Chemical weapons as we define them today are a product of the 20th century, and were widely used in the First World War. However, the use of chemicals as weapons of war is as old as war itself.

In Strasbourg in 1675, the French and Germans agreed not to use poisoned bullets. This was the first international agreement to limit the use of chemical weapons.

Contrary to popular accounts, the first use of chemical weapons in the First World War was not outside Ypres on April 22 1915, but at Bolimov in Poland the previous January. As at Ypres, the spot is marked by a cross commemorating the event.

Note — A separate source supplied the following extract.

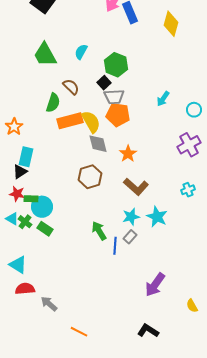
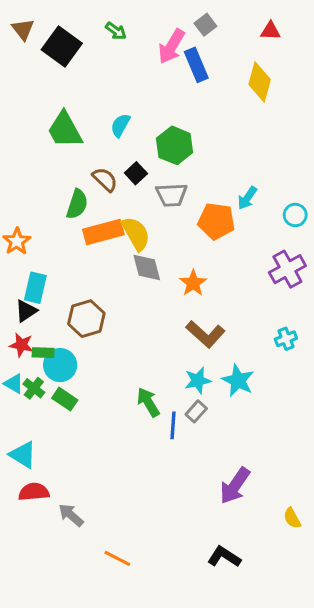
black square: (104, 83) -> (136, 173), moved
orange pentagon: (118, 115) -> (216, 221), moved
brown hexagon: (90, 177) -> (86, 319), moved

The British had set up a blockade to prevent Germany from importing nitrates, needed for arms manufacture, from South America. A German chemist called Fritz Haber developed a process which meant that German factories could still produce armaments in large quantities. Fritz Haber did something else for the German war effort, too: he pioneered the development of poison gas.
'In no future war will the military be able to ignore poison gas. ‘It is a higher form of killing’. said Haber, when he was awarded the Nobel Prize for Chemistry in 1919

Many people condemned him for his part in the war. His wife Clara, who was also a chemist, opposed his work. After Haber personally oversaw the first use of chlorine gas at Ypres, she committed suicide, using her husband’s service gun.

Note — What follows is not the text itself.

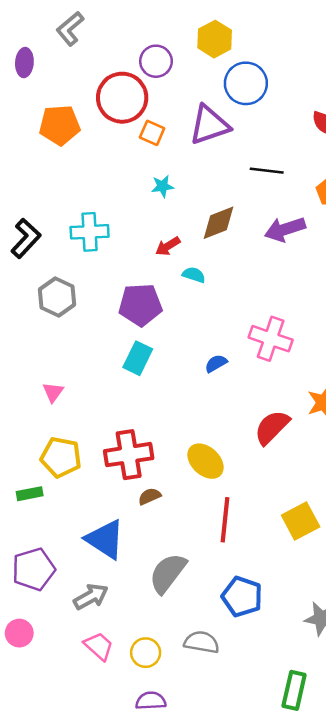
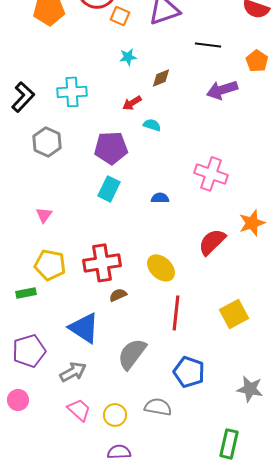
brown diamond: (219, 223) -> (161, 78), moved, size x0.7
blue semicircle: (216, 363) -> (160, 198), moved, turned 30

Clara Haber called her husband’s work a ‘perversion of science’. She tried to stop him training soldiers to use chemical weapons. Her suicide in May 1915 was portrayed as the ‘act of despair of a woman that was genetically predisposed’ to suicide. It was not reported in the press, and no autopsy report was produced.

After the war Fritz Haber set up a successful chemistry Institute. During the 1920s he developed the gas Zyklon B, intended as an insecticide. The anti-Jewish decrees of 1933 forced him to resign and leave Germany, and he died the following year. His invention, Zyklon B, was used during the Second World War to gas concentration camp inmates.

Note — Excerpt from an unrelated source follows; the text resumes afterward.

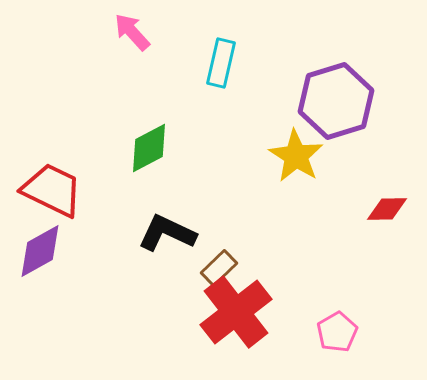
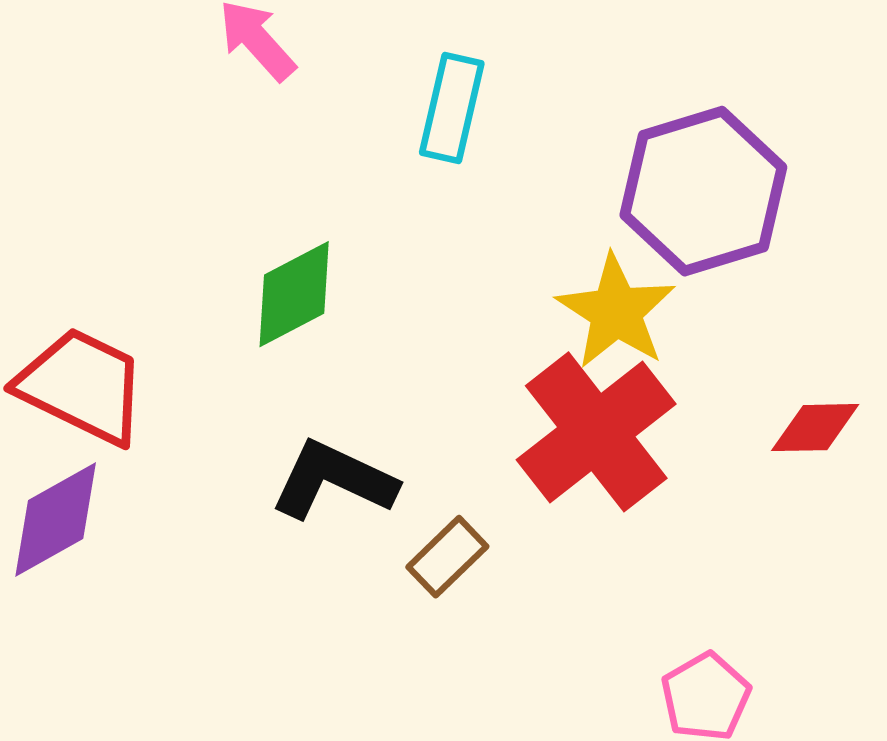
red cross: (236, 312) -> (596, 432), moved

‘I do not understand this squeamishness about the use of gas. I am strongly in favour of using poison gas against uncivilised tribes.’ said Winston Churchill in 1922, while Colonial Secretary. British armed forces in the Middle East were in the process of creating a compliant state – Iraq – out of disparate groups of Kurds and Shia and Sunni tribes. 7 decades later Iraq’s dictator, Saddam Hussein, used poison gas in war against Iran and also to attack Iraqi Kurds.